[Rd] dist function in R is very slow

Stefan Evert stefanML at collocations.de
Sun Jun 18 18:23:20 CEST 2017


> By the way, since the tcrossprod function in the Matrix package is so fast, the Euclidean distance can be computed very fast:

Indeed.

> euc_dist <- function(m) {mtm <- Matrix::tcrossprod(m); sq <- rowSums(m*m);  sqrt(outer(sq,sq,"+") - 2*mtm)}

There are two reasons why I didn't use this optimization in "wordspace":

1) It can be inaccurate for small distances between vectors of large Euclidean length because of loss of significance in the subtraction step.  This is not just a theoretical concern – I've seen data sets were this became a real problem.

2) It incurs substantial memory overhead for a large distance matrix. Your code allocates at least five matrices of this size: outer(…), mtm, 2 * mtm, outer(…) - 2*mtm, and the final result obtained by taking the square root.  [Actually, there is additional overhead for m*m (an even larger matrix) when computing the Euclidean norms, but this could be avoided with sq <- rowNorms(m, method="euclidean").]

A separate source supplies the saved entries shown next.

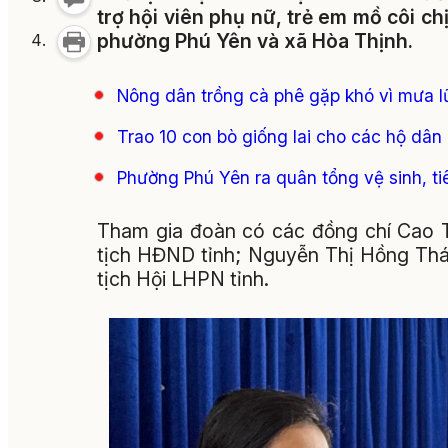
trợ hội viên phụ nữ, trẻ em mồ côi c
phường Phú Yên và xã Hòa Thịnh.
Nông dân trồng cà phê gặp khó vì mưa l
Trao 10 con bò giống lai cho các hộ dân 
Phường Phú Yên ra quân tổng vệ sinh, ti
Tham gia đoàn có các đồng chí Cao T
tịch HĐND tỉnh; Nguyễn Thị Hồng Thá
tịch Hội LHPN tỉnh.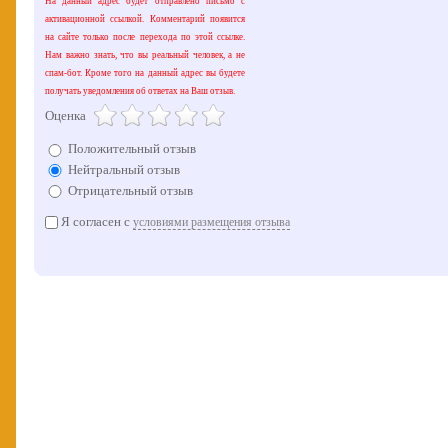
На данный адрес будет отправлено письмо с
активационной ссылкой. Комментарий появится
на сайте только после перехода по этой ссылке.
Нам важно знать, что вы реальный человек, а не
спам-бот. Кроме того на данный адрес вы будете
получать уведомления об ответах на Ваш отзыв.
Оценка
Положительный отзыв
Нейтральный отзыв
Отрицательный отзыв
Я согласен с
условиями размещения отзыва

I am usually more concerned about RAM than raw processing speed, so the package was designed to keep memory overhead as low as possible and allow users to work with realistic data sets on ordinary laptop computers.

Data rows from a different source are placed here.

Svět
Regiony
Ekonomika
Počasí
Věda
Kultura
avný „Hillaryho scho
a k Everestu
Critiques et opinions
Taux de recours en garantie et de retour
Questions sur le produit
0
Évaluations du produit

> It takes less than 50 seconds for my (dense) matrix of 5,054 rows and 12,803 columns, while dist.matrix with method="euclidean" takes almost 10 minutes (which is still orders of magnitude faster than dist).

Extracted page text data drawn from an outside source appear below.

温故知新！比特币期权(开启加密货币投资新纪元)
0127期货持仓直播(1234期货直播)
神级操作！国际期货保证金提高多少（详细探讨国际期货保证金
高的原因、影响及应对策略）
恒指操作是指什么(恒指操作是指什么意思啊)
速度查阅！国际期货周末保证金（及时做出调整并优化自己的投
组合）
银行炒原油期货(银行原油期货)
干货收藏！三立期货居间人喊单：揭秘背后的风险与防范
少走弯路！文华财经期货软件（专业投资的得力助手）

It's a little disappointing that dist.matrix() is still relatively slow despite all simplifications and better cache consistency (the function automatically transposes the input matrix and computes distances by columns rather than rows).  I'm a little surprised about your timing, though.  Testing with a random 5000 x 20000 matrix, my MacBook computers the full Euclidean distance matrix in about 5 minutes.  

If your machine (and version of R) supports OpenMP, you can improve performance by allowing multithreading with wordspace.openmp(threads=<n>).  In my test case, I get a 2.2x speed-up with 4 threads (2m 15s instead of 5m).